When you roll to dodge you get a brief iframes moment where no attacks can hit you, and when you launch an attack you do need to be mindful of the amount of combos you’re going for. This is because you can’t cancel your attack to get out of the way if the enemy is about to use their own attack on you.
Which means the controls are fine, but you need to be mindful of everything around you when choosing how to move and attack.
There’s a whole lot of combat in Gloom, but not always a lot of enemies on the screen–which is a good thing, because sometimes the screens you’re in are fairly small and don’t have room to hold a lot of enemies. As mentioned before, in the combat you’ll want to make use of your roll to evade specific damage, as you can’t crouch mid-attacks and a jump won’t get you over them.
One of the things I don’t like is how they implemented the parry option, which uses a bullet every time you try to parry an attack. Like…why use a bullet for it?
If you happen to parry correctly, you’ll get a shield around you for a short time so no attacks will contact you.
The whole point of this game is to remember how each specific enemy attacks so you have a better chance of getting past them with getting hit as little as possible.
Each area has specific enemies that attack you in specific ways.
There are few interactions in this game, probably to make it as simple as possible.

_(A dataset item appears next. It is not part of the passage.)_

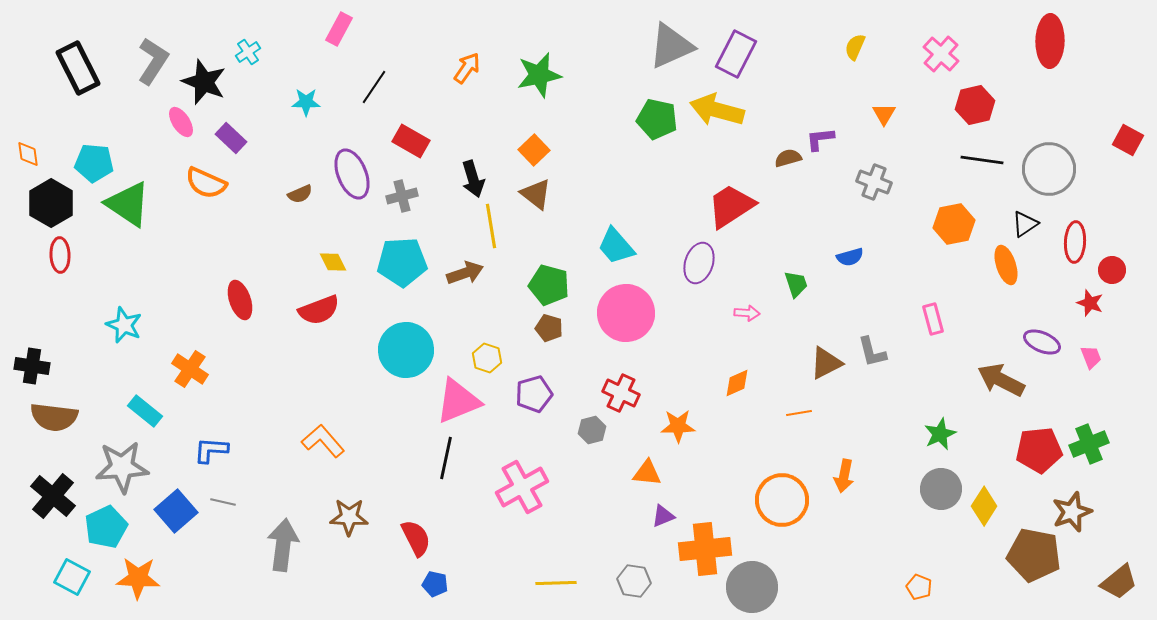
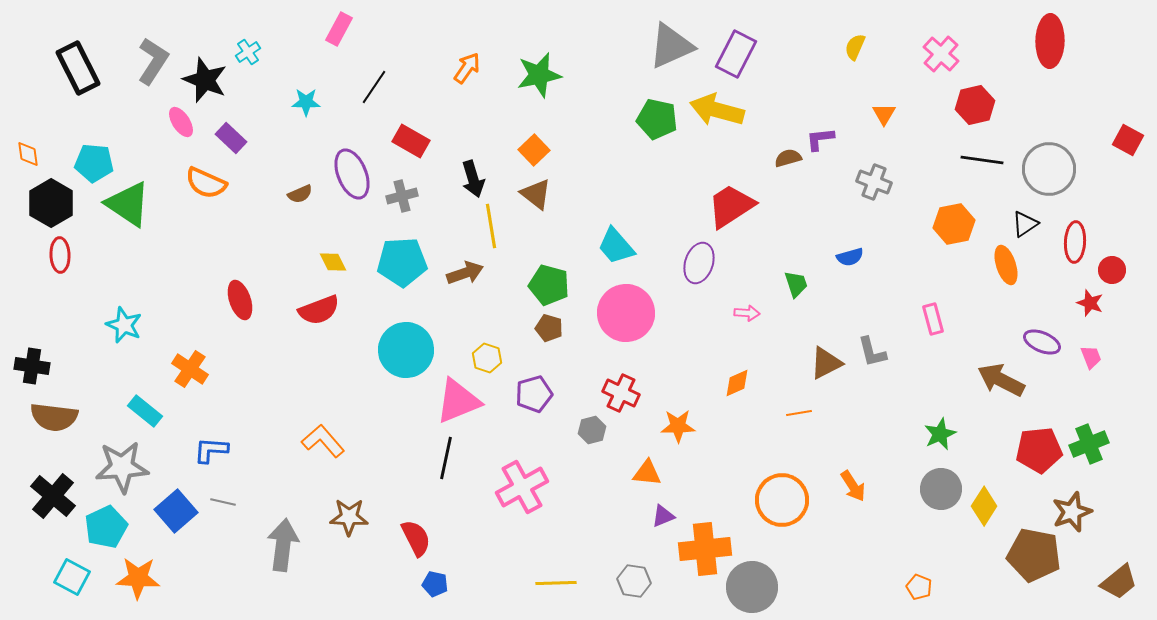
black star at (204, 82): moved 1 px right, 2 px up
orange arrow at (844, 476): moved 9 px right, 10 px down; rotated 44 degrees counterclockwise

You can open chests, as well as select specific items for beneficial purposes, and also talk to NPCs you come across (normally at the very beginning of the game).
Your movement is basic–you jump, you roll, and you walk.
You’re not able to backtrack, and in order to progress, you’re always walking to the right side.
You don’t really have abilities in Gloom, aside from the passive abilities you might gain from certain items. Such as one allows orbs of damage to roam around you after killing an enemy. They aren’t exactly something you can control on their own.
When you talk to someone, a speech bubble will appear over their head. Also, don’t forget to speak to them more than once, as the NPCs you meet at the beginning have more than one thing to say.
The graphics have a very simplistic pixel style to them, but the mood of the murky colors and the vague lighting filtering through areas definitely make the game live up to its name, because everything looks and feels very gloomy.
3D graphics are great and all, but pixel games are amazing to look at sometimes, and Gloom is no exception.
Love the background music in this game, as it’s not always the same beat and changes on different occasions.
You’ve got your boss battles which has a bit of an intense, rushed feel to the music. The notes are sped up to make things a bit more chaotic and maybe for you to lose your focus as you listen in on the jams than on your actual gameplay.
In fact, I’d like to say that different boss scenarios have different kinds of fast-paced jams, but maybe it’s more like the ascension battles versus the actual bosses.
Your normal paced gameplay and battles have a mellow style to the music. A low-key intensity, maybe.
The subtle sound effects are you falling from a height to get to the next level and your feet running against the ground.
The more heightened sounds are from your attacks as well as the enemies.
Honestly, that’s it for the sound effects. More than anything, you’ll probably be paying attention to the soundtrack throughout.
Although I hate dying constantly, and the idea of a hard reset every time I die, this game has been a fun one. I didn’t think it was possible, but eventually I learned how to deal with most of the enemies I kept dying to, which led to progression!
This game is all about perseverance, and I’m just a casual gamer that wants casual games.
However, I don’t regret finally installing and giving Gloom a go.
Enter a gloomy setting where you're forced to die in order to understand the mechanics of the game and your enemy's movements so you can counter them. Eventually, you'll wake up. Maybe.